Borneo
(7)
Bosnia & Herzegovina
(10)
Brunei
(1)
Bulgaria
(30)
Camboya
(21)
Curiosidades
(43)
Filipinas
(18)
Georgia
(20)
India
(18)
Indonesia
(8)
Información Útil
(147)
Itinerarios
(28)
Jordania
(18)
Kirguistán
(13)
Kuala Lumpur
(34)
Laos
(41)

..............................

- What to work on: Repeat exactly the lines from the line containing "Itinerarios" through the end of the listing above; both boundary lines are part of the output.

- The completed task:
Itinerarios
(28)
Jordania
(18)
Kirguistán
(13)
Kuala Lumpur
(34)
Laos
(41)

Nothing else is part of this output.